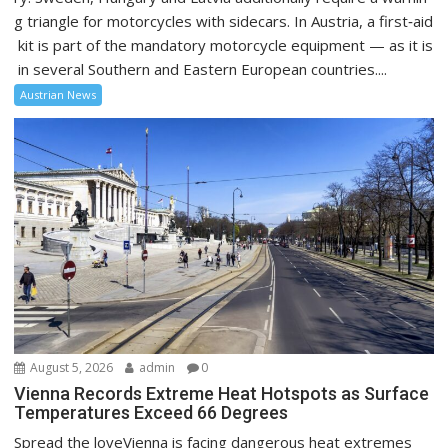
g triangle for motorcycles with sidecars. In Austria, a first‑aid
kit is part of the mandatory motorcycle equipment — as it is
in several Southern and Eastern European countries....
Austrian News
August 5, 2026
admin
0
Vienna Records Extreme Heat Hotspots as Surface
Temperatures Exceed 66 Degrees
Spread the loveVienna is facing dangerous heat extremes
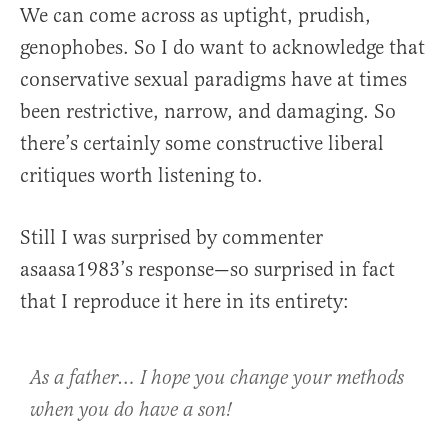
We can come across as uptight, prudish,
genophobes. So I do want to acknowledge that
conservative sexual paradigms have at times
been restrictive, narrow, and damaging. So
there’s certainly some constructive liberal
critiques worth listening to.
Still I was surprised by commenter
asaasa1983’s response—so surprised in fact
that I reproduce it here in its entirety:
As a father… I hope you change your methods
when you do have a son!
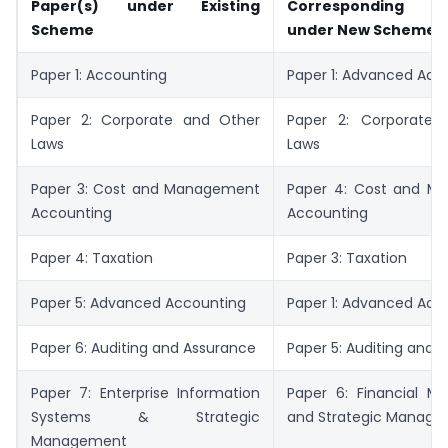
Paper(s) under Existing
Corresponding p
Scheme
under New Scheme
Paper 1: Accounting
Paper 1: Advanced Acc
Paper 2: Corporate and Other
Paper 2: Corporate 
Laws
Laws
Paper 3: Cost and Management
Paper 4: Cost and M
Accounting
Accounting
Paper 4: Taxation
Paper 3: Taxation
Paper 5: Advanced Accounting
Paper 1: Advanced Acc
Paper 6: Auditing and Assurance
Paper 5: Auditing and E
Paper 7: Enterprise Information
Paper 6: Financial 
Systems & Strategic
and Strategic Manag
Management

* * * *

=== Task directions ===
The required output is every line of the entries, starting at the one that contains "Paper 4: Taxation" and ending at the last, copied exactly.

=== Answer space ===
Paper 4: Taxation
Paper 3: Taxation
Paper 5: Advanced Accounting
Paper 1: Advanced Acc
Paper 6: Auditing and Assurance
Paper 5: Auditing and E
Paper 7: Enterprise Information
Paper 6: Financial 
Systems & Strategic
and Strategic Manag
Management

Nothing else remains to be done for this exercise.